AI is undergoing a paradigm shift with the rise of models (e.g., BERT, DALL-E, GPT-3) that are trained on broad data at scale and are adaptable to a wide range of downstream tasks. We call these models foundation models to underscore their critically central yet incomplete character. This report provides a thorough account of the opportunities and risks of foundation models, ranging from their capabilities (e.g., language, vision, robotics, reasoning, human interaction) and technical principles(e.g., model architectures, training procedures, data, systems, security, evaluation, theory) to their applications (e.g., law, healthcare, education) and societal impact (e.g., inequity, misuse, economic and environmental impact, legal and ethical considerations). Though foundation models are based on standard deep learning and transfer learning, their scale results in new emergent capabilities,and their effectiveness across so many tasks incentivizes homogenization. Homogenization provides powerful leverage but demands caution, as the defects of the foundation model are inherited by all the adapted models downstream.
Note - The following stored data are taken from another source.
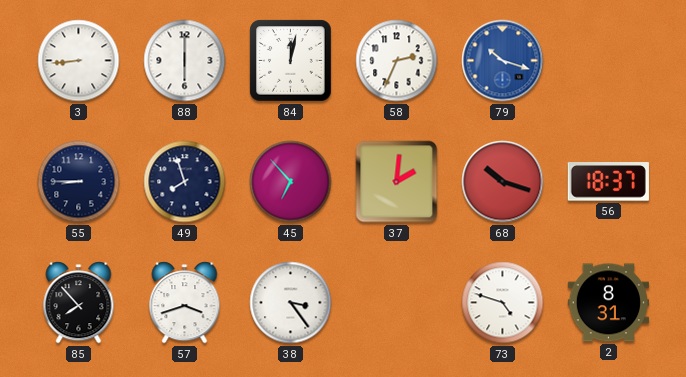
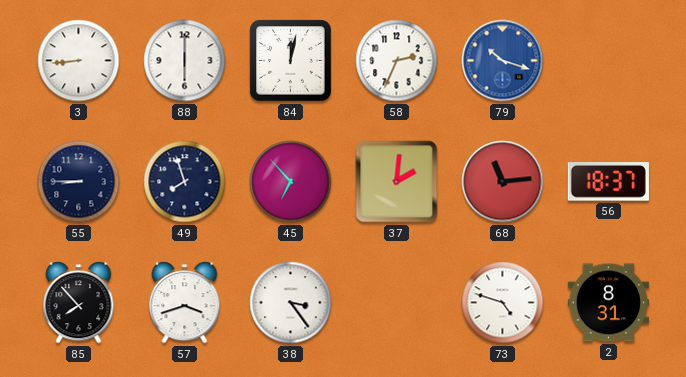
68: 10:18 -> 11:14
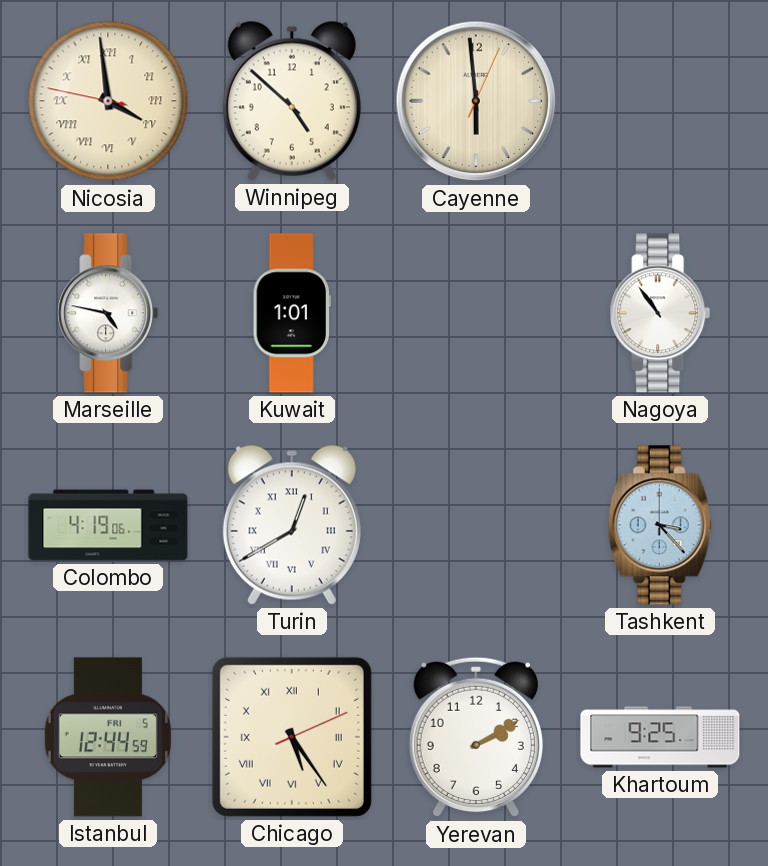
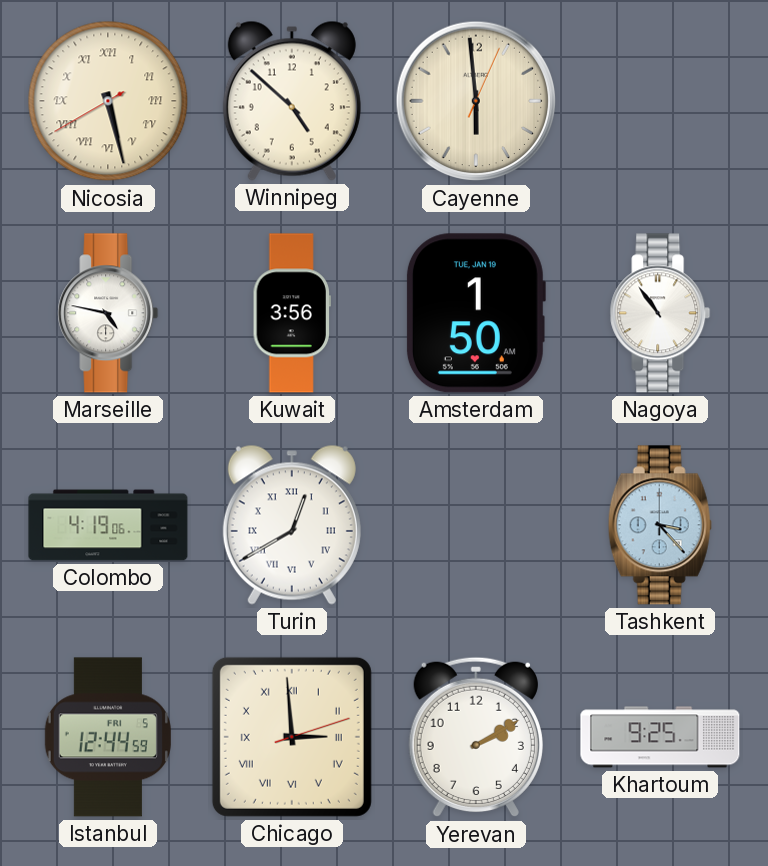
Nicosia: 3:58 -> 5:27
Kuwait: 1:01 -> 3:56
Amsterdam: none -> 1:50
Chicago: 5:24 -> 2:59
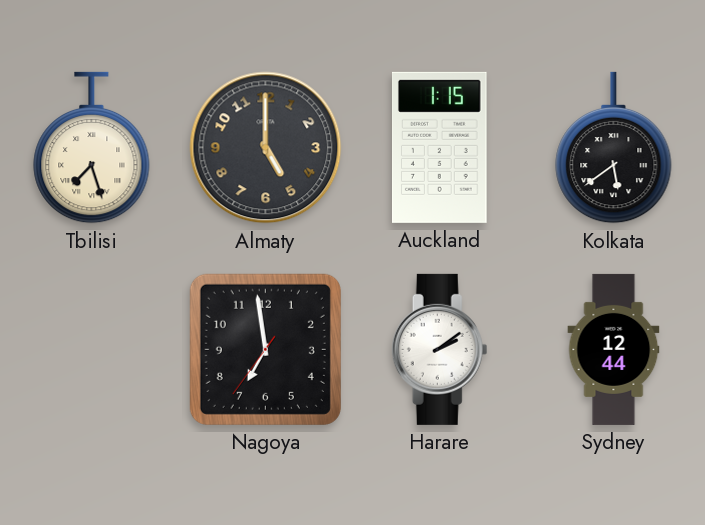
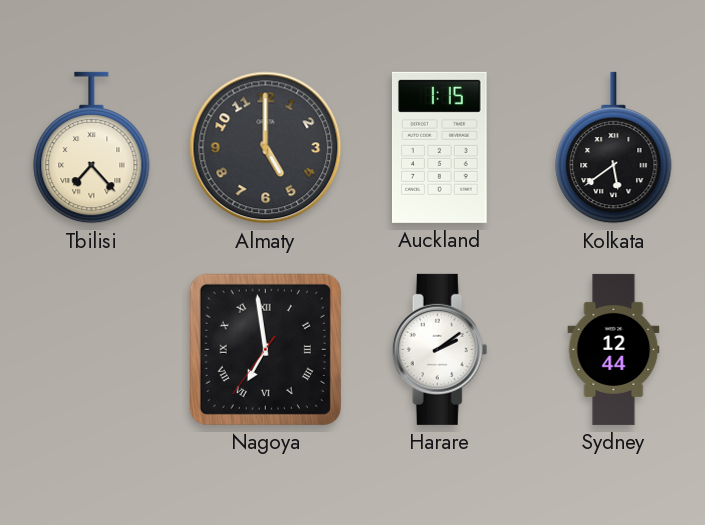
Tbilisi: 7:27 -> 7:23
Nagoya numerals: Arabic -> Roman
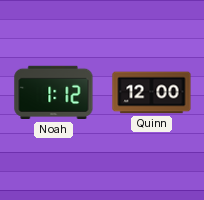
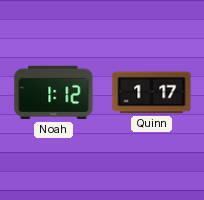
Quinn: 12:00 -> 1:17
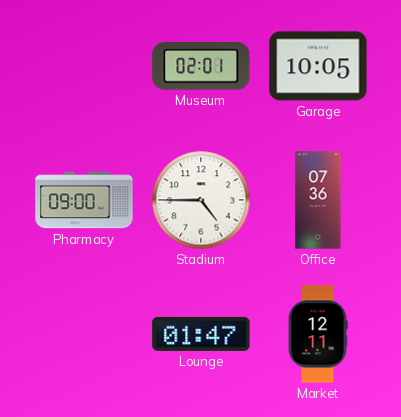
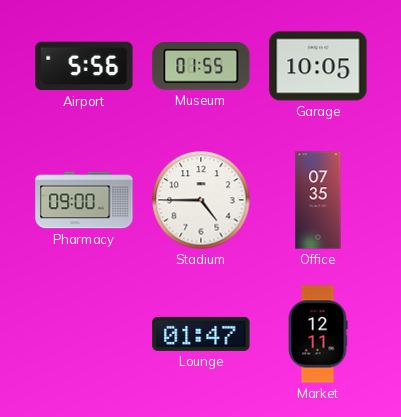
Airport: none -> 5:56
Museum: 02:01 -> 01:55
Office: 07:36 -> 07:35
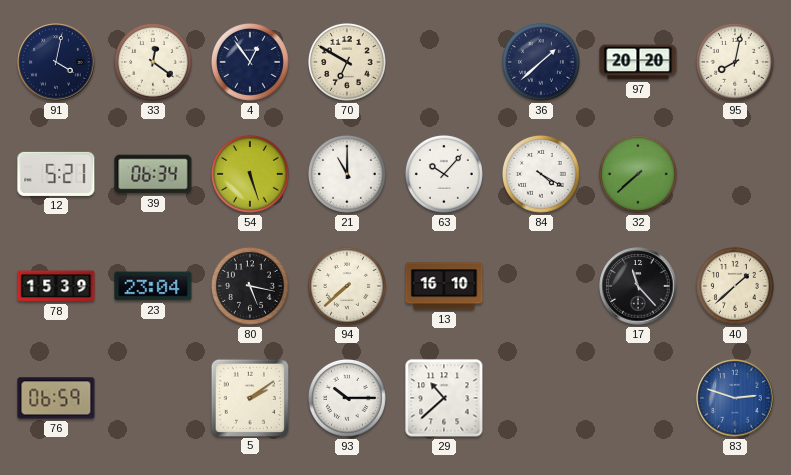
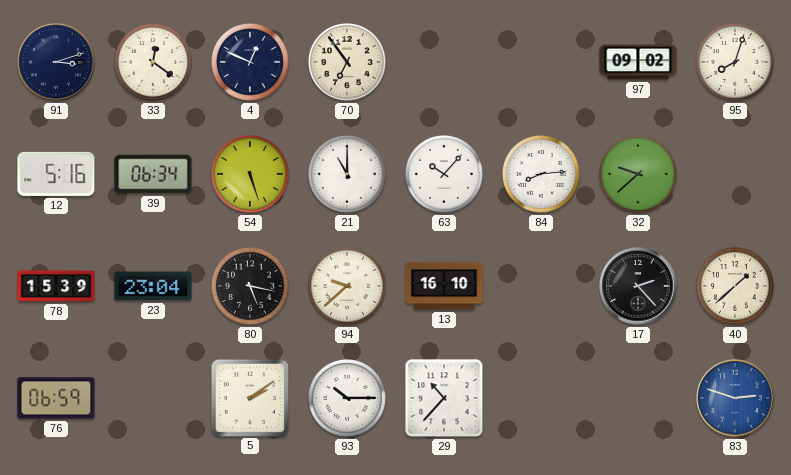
91: 4:02 -> 3:12
4: 12:54 -> 12:49
70: 6:50 -> 6:54
36: 1:38 -> none
97: 20:20 -> 09:02
95: 8:02 -> 8:03
12: 5:21 -> 5:16
84: 4:20 -> 8:14
32: 7:38 -> 9:38
94: 7:38 -> 9:38
17: 11:23 -> 2:23
29: 10:38 -> 10:37
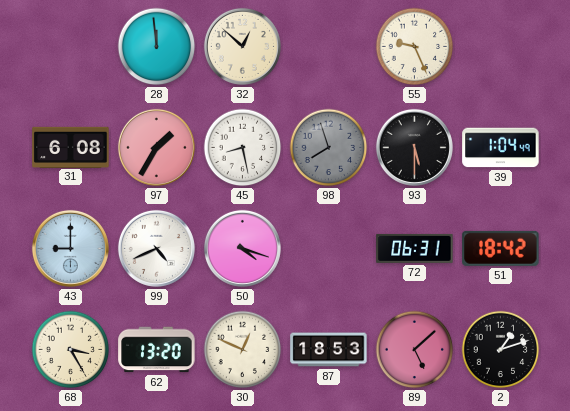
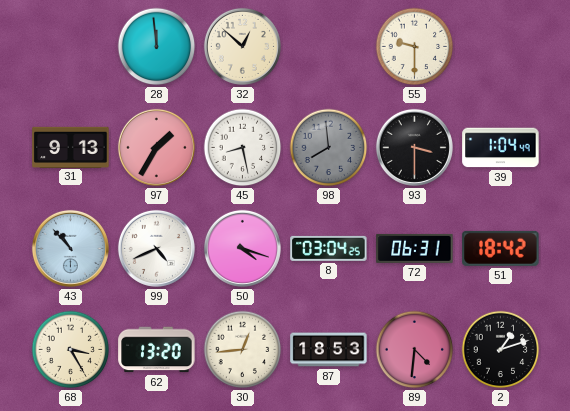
55: 9:26 -> 9:30
31: 6:08 -> 9:13
98: 7:57 -> 7:59
93: 5:30 -> 3:30
43: 9:00 -> 10:53
8: none -> 03:04
30: 12:49 -> 12:44
89: 5:08 -> 4:31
Despite the impending widespread deployment of foundation models, we currently lack a clear understanding of how they work, when they fail, and what they are even capable of due to their emergent properties. To tackle these questions, we believe much of the critical research on foundation models will require deep interdisciplinary collaboration commensurate with their fundamentally sociotechnical nature.